Recognizing that demonstrating equivalent safety can be difficult because many of the requirements in IEC 60601-1 do not provide enough detail regarding the level of residual risk, Amendment 1 modified Subclause 4.5 to allow alternative risk control measures or test methods to be used when it can be demonstrated that the residual risk resulting from their application remains acceptable and is comparable to the residual risk that results from applying the requirements in IEC 60601-1.

The residual risk must satisfy the manufacturer’s risk acceptance criteria and must be comparable to that remaining after applying the requirements of the standard. The first criterion is relatively easy to assess using risk management. The second part of the requirement presents the real challenge for the manufacturer.

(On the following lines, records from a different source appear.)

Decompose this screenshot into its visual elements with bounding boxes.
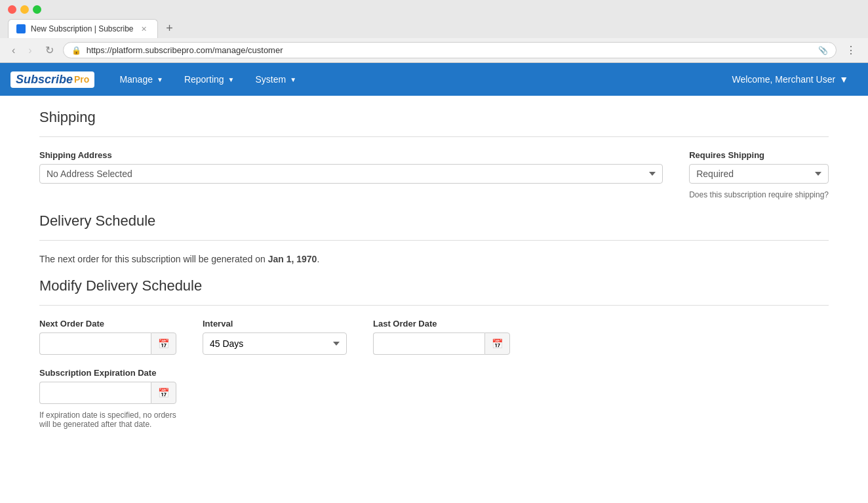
interval-label: Interval [203,319,347,329]
nav-system-label: System [255,74,286,85]
requires-shipping-group: Requires Shipping Required Optional Neve… [689,150,829,199]
new-tab-button[interactable]: + [161,20,179,38]
next-order-date-calendar-button[interactable]: 📅 [151,332,176,355]
manage-caret-icon: ▼ [157,76,163,83]
modify-delivery-section-title: Modify Delivery Schedule [39,277,829,294]
logo-box: Subscribe Pro [10,71,94,88]
last-order-date-group: Last Order Date 📅 [373,319,510,355]
last-order-date-input-group: 📅 [373,332,510,355]
address-text: https://platform.subscribepro.com/manage… [87,45,813,55]
expiration-date-calendar-button[interactable]: 📅 [151,382,176,404]
expiration-date-input[interactable] [39,382,151,404]
expiration-date-group: Subscription Expiration Date 📅 If expira… [39,368,176,429]
browser-chrome: New Subscription | Subscribe ✕ + ‹ › ↻ 🔒… [0,0,868,63]
delivery-info: The next order for this subscription wil… [39,254,829,264]
nav-system[interactable]: System ▼ [246,69,306,90]
system-caret-icon: ▼ [290,76,296,83]
nav-manage-label: Manage [119,74,153,85]
traffic-lights [8,5,41,14]
next-order-date-input-group: 📅 [39,332,176,355]
last-order-date-calendar-button[interactable]: 📅 [484,332,510,355]
tab-close-button[interactable]: ✕ [139,24,149,34]
last-order-date-input[interactable] [373,332,484,355]
next-order-date-group: Next Order Date 📅 [39,319,176,355]
tab-label: New Subscription | Subscribe [31,24,134,33]
close-window-button[interactable] [8,5,16,14]
address-bar-row: ‹ › ↻ 🔒 https://platform.subscribepro.co… [0,38,868,62]
maximize-window-button[interactable] [33,5,41,14]
shipping-section-title: Shipping [39,109,829,126]
extensions-icon: 📎 [818,46,828,55]
welcome-label: Welcome, Merchant User [732,74,835,85]
minimize-window-button[interactable] [20,5,29,14]
last-order-date-label: Last Order Date [373,319,510,329]
app-navbar: Subscribe Pro Manage ▼ Reporting ▼ Syste… [0,63,868,96]
modify-delivery-row1: Next Order Date 📅 Interval 1 Day 7 Days … [39,319,829,355]
nav-reporting-label: Reporting [184,74,224,85]
expiration-date-input-group: 📅 [39,382,176,404]
tab-favicon [16,24,26,33]
delivery-info-text: The next order for this subscription wil… [39,254,266,264]
requires-shipping-select[interactable]: Required Optional Never [689,164,829,184]
nav-reporting[interactable]: Reporting ▼ [175,69,244,90]
address-bar[interactable]: 🔒 https://platform.subscribepro.com/mana… [63,42,837,58]
modify-delivery-row2: Subscription Expiration Date 📅 If expira… [39,368,829,429]
reporting-caret-icon: ▼ [228,76,235,83]
forward-button[interactable]: › [24,43,35,58]
user-caret-icon: ▼ [839,74,848,85]
back-button[interactable]: ‹ [8,43,19,58]
tab-bar: New Subscription | Subscribe ✕ + [0,19,868,38]
interval-select[interactable]: 1 Day 7 Days 14 Days 30 Days 45 Days 60 … [203,332,347,355]
titlebar [0,0,868,19]
shipping-address-select[interactable]: No Address Selected [39,164,663,184]
expiration-date-hint: If expiration date is specified, no orde… [39,411,176,429]
reload-button[interactable]: ↻ [41,43,58,58]
shipping-address-label: Shipping Address [39,150,663,160]
nav-menu: Manage ▼ Reporting ▼ System ▼ [110,69,722,90]
interval-group: Interval 1 Day 7 Days 14 Days 30 Days 45… [203,319,347,355]
expiration-hint-line2: will be generated after that date. [39,420,151,429]
logo-pro: Pro [74,74,89,85]
nav-user[interactable]: Welcome, Merchant User ▼ [722,69,858,90]
lock-icon: 🔒 [71,46,81,55]
main-content: Shipping Shipping Address No Address Sel… [0,96,868,503]
expiration-date-label: Subscription Expiration Date [39,368,176,378]
logo-area[interactable]: Subscribe Pro [10,71,94,88]
next-order-date-input[interactable] [39,332,151,355]
delivery-info-date: Jan 1, 1970 [268,254,317,264]
browser-menu-button[interactable]: ⋮ [842,43,860,58]
delivery-info-period: . [317,254,319,264]
requires-shipping-label: Requires Shipping [689,150,829,160]
expiration-hint-line1: If expiration date is specified, no orde… [39,411,176,420]
shipping-divider [39,136,829,137]
requires-shipping-hint: Does this subscription require shipping? [689,190,829,199]
active-tab[interactable]: New Subscription | Subscribe ✕ [8,19,158,38]
shipping-address-group: Shipping Address No Address Selected [39,150,663,199]
nav-manage[interactable]: Manage ▼ [110,69,172,90]
shipping-form-row: Shipping Address No Address Selected Req… [39,150,829,199]
delivery-section-title: Delivery Schedule [39,212,829,230]
logo-subscribe: Subscribe [16,73,73,87]
modify-delivery-divider [39,305,829,306]
delivery-divider [39,240,829,241]
next-order-date-label: Next Order Date [39,319,176,329]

Some tools the manufacturer can use to demonstrate comparable residual risks include:

  • scientific data,
  • clinical opinion,
  • comparative studies, or
  • a combination of all three methods.

It is still a substantial hurdle for the manufacturer to get over, but the standard provides a little more guidance on how the manufacturer might go about the work.

Conclusion

Amendment 1 contains 496 individual changes. Of those, a total of 83 changes affecting 88 subclauses in the standard were assessed as having the potential for either a moderate or significant impact. The rest of the changes were assessed as having a minor impact or no direct impact on the equipment.

I selected four of the 83 changes for this article because they were assessed as having both the potential for a significant impact and they will likely impact a substantial number of users of 60601-1. The goal was to give you a brief introduction, but only an introduction, to each one.

Please remember that any assessment is somewhat subjective. Users of the standard still need to review all the contents of the amendment. You need to understand which parts of Amendment 1 affect sections of 60601-1 that are relevant to your products, and then determine if those changes have any impact on you. Take a simple example. If you are already including a version date in your accompanying documents, then the addition of the requirement in 7.9.2.19 has no effect on you. If not, then your accompanying document will have to be updated to incorporate a unique version identifier.